Li Xuewen, Wang Yiting, Zhou Qi, Pan Junqi, Xu Jiancheng
Department of Laboratory Medicine, First Hospital of Jilin University, Changchun, People's Republic of China.
Department of Pediatrics, First Hospital of Jilin University, Changchun, People's Republic of China.
Infect Drug Resist. 2022 Jul 29;15:4079-4091. doi: 10.2147/IDR.S372420. eCollection 2022.
This study aimed to provide new biomarkers for predicting the disease course of COVID-19 by analyzing the dynamic changes of microRNA (miRNA) and its target gene expression in the serum of COVID-19 patients at different stages.
Serum samples were collected from all COVID-19 patients at three time points: the acute stage, the turn-negative stage, and the recovery stage.
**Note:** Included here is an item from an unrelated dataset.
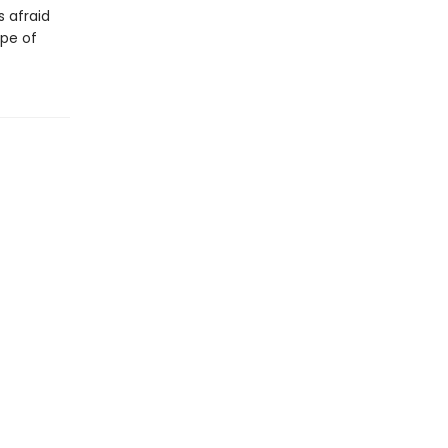
s afraid
ope of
The expression level of miRNA and the target mRNA was measured by Quantitative Real-Time Polymerase Chain Reaction (RT-qPCR). The classification tree model was established to predict the disease course, and the prediction efficiency of independent variables in the model was analyzed using the receiver operating characteristic (ROC) curve.
The expression of miR-125b-5p and miR-155-5p was significantly up-regulated in the acute stage and gradually decreased in the turn-negative and recovery stages. The expression of the target genes CDH5, STAT3, and TRIM32 gradually down-regulated in the acute, turn-negative, and recovery stages. MiR-125b-5p, miR-155-5p, STAT3, and TRIM32 constituted a classification tree model with 100% accuracy of prediction and AUC >0.7 for identification and prediction in all stages.
MiR-125b-5p, miR-155-5p, STAT3, and TRIM32 could be useful biomarkers to predict the time nodes of the acute, turn-negative, and recovery stages of COVID-19.
本研究旨在通过分析新型冠状病毒肺炎(COVID-19)患者不同阶段血清中微小RNA(miRNA)及其靶基因表达的动态变化,为预测COVID-19疾病进程提供新的生物标志物。
收集所有COVID-19患者在急性期、转阴期和恢复期三个时间点的血清样本。采用定量实时聚合酶链反应(RT-qPCR)检测miRNA和靶mRNA的表达水平。建立分类树模型预测疾病进程,并使用受试者工作特征(ROC)曲线分析模型中自变量的预测效率。
miR-125b-5p和miR-155-5p在急性期表达显著上调,在转阴期和恢复期逐渐下降。靶基因CDH5、STAT3和TRIM32的表达在急性期、转阴期和恢复期逐渐下调。MiR-125b-5p、miR-155-5p、STAT3和TRIM32构成了一个分类树模型,在所有阶段的识别和预测准确率均为100%,AUC>0.7。
MiR-125b-5p、miR-155-5p、STAT3和TRIM32可能是预测COVID-19急性期、转阴期和恢复期时间节点的有用生物标志物。